> WORK REQUIRED: Down to the final line, write out the material beneath exactly, without pictures.
————————
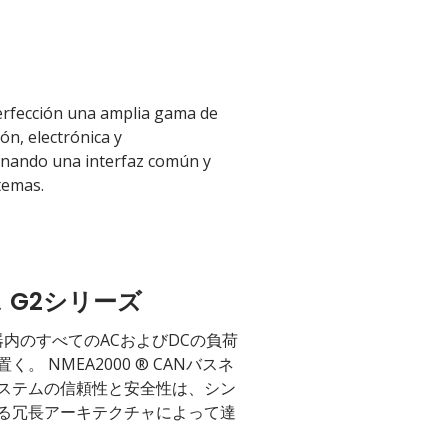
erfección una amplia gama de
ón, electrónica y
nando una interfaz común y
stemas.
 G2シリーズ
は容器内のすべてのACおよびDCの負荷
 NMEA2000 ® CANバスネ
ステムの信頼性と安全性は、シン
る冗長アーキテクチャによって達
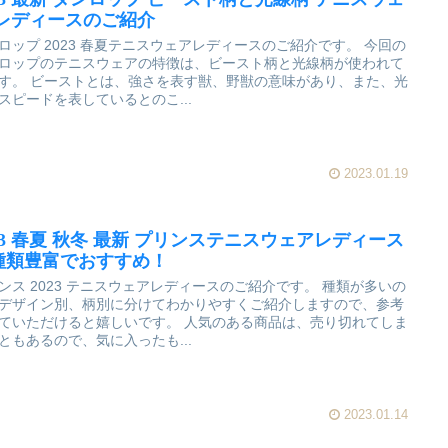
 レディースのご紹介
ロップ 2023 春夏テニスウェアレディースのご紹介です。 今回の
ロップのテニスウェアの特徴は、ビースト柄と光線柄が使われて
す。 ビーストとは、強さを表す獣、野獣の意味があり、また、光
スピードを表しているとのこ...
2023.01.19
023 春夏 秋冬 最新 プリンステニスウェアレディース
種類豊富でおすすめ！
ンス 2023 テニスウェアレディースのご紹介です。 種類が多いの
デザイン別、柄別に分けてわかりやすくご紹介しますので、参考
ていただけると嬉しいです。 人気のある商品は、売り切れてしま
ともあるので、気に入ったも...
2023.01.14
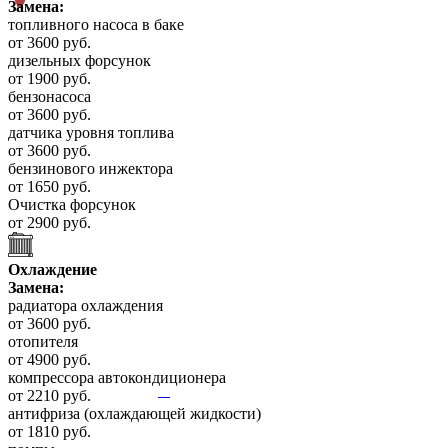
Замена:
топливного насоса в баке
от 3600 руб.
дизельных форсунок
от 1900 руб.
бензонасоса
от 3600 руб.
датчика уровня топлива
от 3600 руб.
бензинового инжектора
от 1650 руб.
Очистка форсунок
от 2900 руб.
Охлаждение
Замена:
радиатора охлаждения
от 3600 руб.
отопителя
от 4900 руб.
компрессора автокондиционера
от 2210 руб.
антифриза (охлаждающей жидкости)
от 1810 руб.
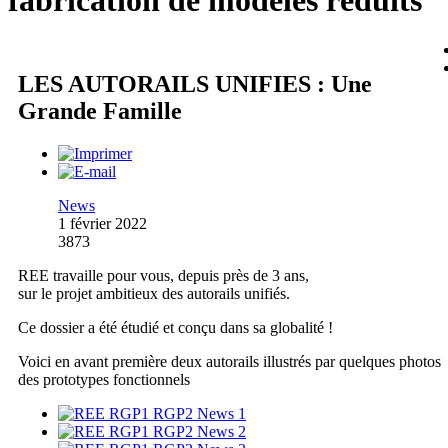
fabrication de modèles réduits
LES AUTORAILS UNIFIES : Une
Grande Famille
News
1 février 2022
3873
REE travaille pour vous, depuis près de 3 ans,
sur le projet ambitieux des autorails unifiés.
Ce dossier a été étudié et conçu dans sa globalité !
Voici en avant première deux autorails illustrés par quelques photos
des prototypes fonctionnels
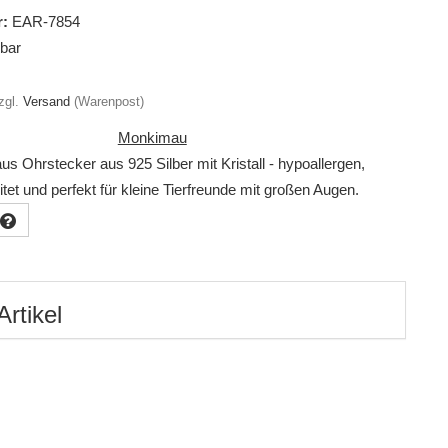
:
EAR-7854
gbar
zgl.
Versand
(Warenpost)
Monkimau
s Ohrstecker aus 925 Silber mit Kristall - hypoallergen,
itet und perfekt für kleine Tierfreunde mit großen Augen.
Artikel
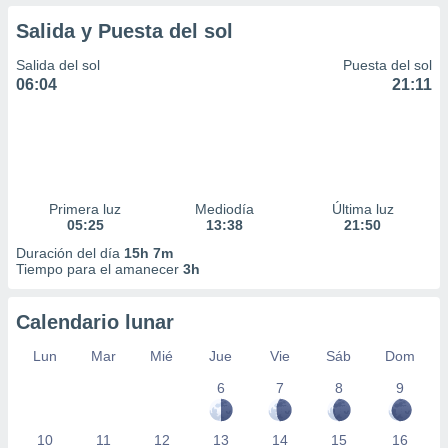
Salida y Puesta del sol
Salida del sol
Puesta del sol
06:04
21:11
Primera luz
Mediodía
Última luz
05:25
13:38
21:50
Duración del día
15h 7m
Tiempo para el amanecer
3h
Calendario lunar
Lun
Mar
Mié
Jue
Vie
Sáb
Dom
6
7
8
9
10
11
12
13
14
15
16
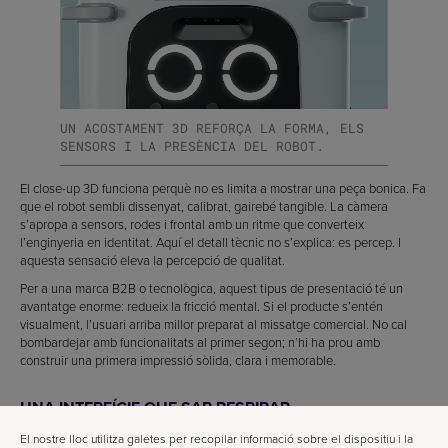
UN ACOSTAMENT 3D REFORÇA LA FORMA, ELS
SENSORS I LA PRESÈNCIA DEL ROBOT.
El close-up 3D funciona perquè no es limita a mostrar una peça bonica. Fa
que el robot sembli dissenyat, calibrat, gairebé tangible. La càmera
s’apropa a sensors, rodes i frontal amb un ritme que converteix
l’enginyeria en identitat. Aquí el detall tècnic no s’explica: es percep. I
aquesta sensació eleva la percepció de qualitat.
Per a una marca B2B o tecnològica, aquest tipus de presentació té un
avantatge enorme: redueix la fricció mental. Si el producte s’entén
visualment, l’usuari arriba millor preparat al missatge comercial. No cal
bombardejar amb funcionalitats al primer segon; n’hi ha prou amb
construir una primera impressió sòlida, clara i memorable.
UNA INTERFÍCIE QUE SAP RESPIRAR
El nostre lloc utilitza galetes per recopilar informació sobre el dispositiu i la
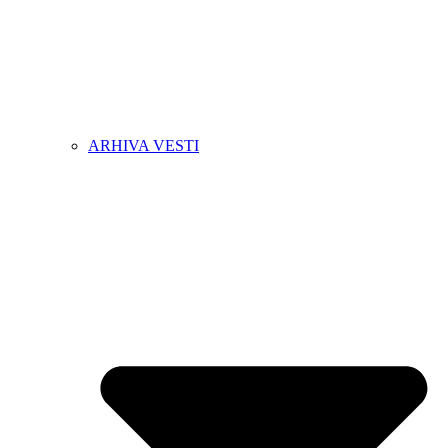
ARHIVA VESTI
————————
> SOLUTION TO THIS TASK:
erfección una amplia gama de
ón, electrónica y
nando una interfaz común y
stemas.
 G2シリーズ
は容器内のすべてのACおよびDCの負荷
 NMEA2000 ® CANバスネ
ステムの信頼性と安全性は、シン
る冗長アーキテクチャによって達
 レディースのご紹介
ロップ 2023 春夏テニスウェアレディースのご紹介です。 今回の
ロップのテニスウェアの特徴は、ビースト柄と光線柄が使われて
す。 ビーストとは、強さを表す獣、野獣の意味があり、また、光
スピードを表しているとのこ...
2023.01.19
023 春夏 秋冬 最新 プリンステニスウェアレディース
種類豊富でおすすめ！
ンス 2023 テニスウェアレディースのご紹介です。 種類が多いの
デザイン別、柄別に分けてわかりやすくご紹介しますので、参考
ていただけると嬉しいです。 人気のある商品は、売り切れてしま
ともあるので、気に入ったも...
2023.01.14
Замена:
топливного насоса в баке
от 3600 руб.
дизельных форсунок
от 1900 руб.
бензонасоса
от 3600 руб.
датчика уровня топлива
от 3600 руб.
бензинового инжектора
от 1650 руб.
Очистка форсунок
от 2900 руб.
Охлаждение
Замена:
радиатора охлаждения
от 3600 руб.
отопителя
от 4900 руб.
компрессора автокондиционера
от 2210 руб.
антифриза (охлаждающей жидкости)
от 1810 руб.
fabrication de modèles réduits
LES AUTORAILS UNIFIES : Une
Grande Famille
News
1 février 2022
3873
REE travaille pour vous, depuis près de 3 ans,
sur le projet ambitieux des autorails unifiés.
Ce dossier a été étudié et conçu dans sa globalité !
Voici en avant première deux autorails illustrés par quelques photos
des prototypes fonctionnels
:
EAR-7854
gbar
zgl.
Versand
(Warenpost)
Monkimau
s Ohrstecker aus 925 Silber mit Kristall - hypoallergen,
itet und perfekt für kleine Tierfreunde mit großen Augen.
Artikel
Salida y Puesta del sol
Salida del sol
Puesta del sol
06:04
21:11
Primera luz
Mediodía
Última luz
05:25
13:38
21:50
Duración del día
15h 7m
Tiempo para el amanecer
3h
Calendario lunar
Lun
Mar
Mié
Jue
Vie
Sáb
Dom
6
7
8
9
10
11
12
13
14
15
16
UN ACOSTAMENT 3D REFORÇA LA FORMA, ELS
SENSORS I LA PRESÈNCIA DEL ROBOT.
El close-up 3D funciona perquè no es limita a mostrar una peça bonica. Fa
que el robot sembli dissenyat, calibrat, gairebé tangible. La càmera
s’apropa a sensors, rodes i frontal amb un ritme que converteix
l’enginyeria en identitat. Aquí el detall tècnic no s’explica: es percep. I
aquesta sensació eleva la percepció de qualitat.
Per a una marca B2B o tecnològica, aquest tipus de presentació té un
avantatge enorme: redueix la fricció mental. Si el producte s’entén
visualment, l’usuari arriba millor preparat al missatge comercial. No cal
bombardejar amb funcionalitats al primer segon; n’hi ha prou amb
construir una primera impressió sòlida, clara i memorable.
UNA INTERFÍCIE QUE SAP RESPIRAR
El nostre lloc utilitza galetes per recopilar informació sobre el dispositiu i la
ARHIVA VESTI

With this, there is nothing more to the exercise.